By Jill Mueller
Let’s get the clichés out of the way:
- We’re all in this together.
- These are unprecedented times.
- We are navigating a new normal.
- We have to make do and adapt.
I don’t know about you, but all of this adaptation is exhausting. It’s also limiting.
The problem with adapting
According to my Google search, the definition of adapting is: making something suitable for a new use or purpose, to modify, to adjust. There are also a number of definitions related to biology: adapting is necessary for organisms to survive.
The picture that comes to mind as I think about adapting is the classic square peg, round hole. For that square peg to fit, you need to force it or round off those square edges. You can make it work, but it’s never quite right.
When the pandemic first began, we needed to adapt… a lot! We needed to adapt to working from home, not working at all, or, for essential workers, figuring out new working conditions that would keep you safe. We needed to adapt our teams’ practices and procedures to adjust to these new environments and new conditions in which to interact with colleagues and customers.
And that’s just the adapting that had to happen on the work front.
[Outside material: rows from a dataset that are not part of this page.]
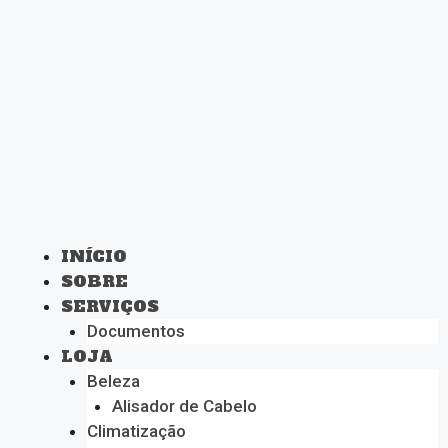
INÍCIO
SOBRE
SERVIÇOS
Documentos
LOJA
Beleza
Alisador de Cabelo
Climatização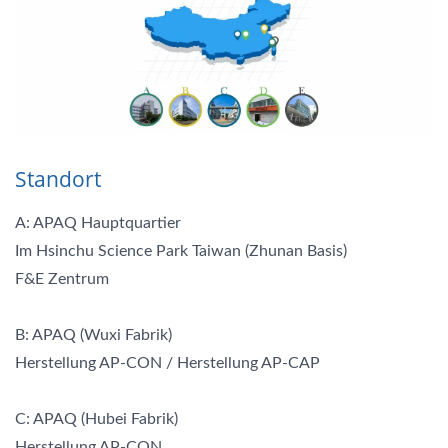
Standort
A: APAQ Hauptquartier
Im Hsinchu Science Park Taiwan (Zhunan Basis)
F&E Zentrum
B: APAQ (Wuxi Fabrik)
Herstellung AP-CON / Herstellung AP-CAP
C: APAQ (Hubei Fabrik)
Herstellung AP-CON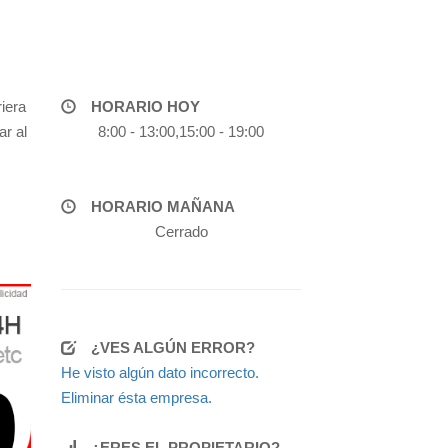
iera
HORARIO HOY
ar al
8:00 - 13:00,15:00 - 19:00
HORARIO MAÑANA
Cerrado
¿VES ALGÚN ERROR?
He visto algún dato incorrecto.
Eliminar ésta empresa.
¿ERES EL PROPIETARIO?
Add in the home front, and the adapting was exponential.
The constant effort to adapt is draining. It can also create a lot of problems with the people we work with.
Adapting is necessary to survive. But it’s not enough to thrive. That’s where reimagining comes in.
My same Google search defines reimagining as reinterpreting imaginatively, rethinking. Let’s go back to that square peg, round hole visual. When we reimagine, we put down the square peg and look for a round peg to fit in that round hole. Or maybe we find a square hole for the square peg. Or we think completely outside the box and get creative…
Let me give you a more concrete example. A lot of organizations are converting in-person training to virtual. It drives me crazy when I see a bad online workshop. And there are a lot of them. The reason? They are often just trying to adapt an in-person training to a Zoom room.
Talk about trying to force a square peg in a round hole!
So what about reimagining training instead? What if we design training specifically for the format we’re working in? What if we reimagine the training experience completely? That’s the approach our team prefers to take to make it tremendously engaging, fun, and valuable.
For example, in a virtual training room, everyone can “talk” at the same time because they can type and their words can be seen in real-time. That can’t happen in the in-person training. We have reimagined what our training look like by using creative features like Google Jamboards, virtual whiteboard tools, live polls, and interactive breakouts and chats to leverage the uniqueness of the virtual space – instead of trying to simply adapt our in-person training to online.
Adapting is about surviving and getting through the day. Reimagining is about being innovative and thinking intentionally about how you want to move forward.
Three questions to ask when reimagining
Let me share some questions that can be used – both individually and with your team – when you are reimagining.
- What’s most important? Whether it’s a client meeting or a collaboration strategy, think about what is really most important. What are you looking to create? What’s the energy you want? This helps you define what is in the box.
- What must we do? This question shines a light on the assumptions that teams might be making. From there, you can discuss if those assumptions are true. This opens up space for teams to think outside of the box.
- What’s the most ridiculous thing we could do? OK. I’m not suggesting that you actually do that ridiculous thing. But more than likely you’ll get some additional creative insights – from taking time to not only think wildly outside the box but to redefine the box altogether.
Where might you reimagine rather than adapt?
Whether it’s staff meetings or client meetings or working remotely or strategizing new ways to be innovative, reimagining can help your team thrive and find new ideas.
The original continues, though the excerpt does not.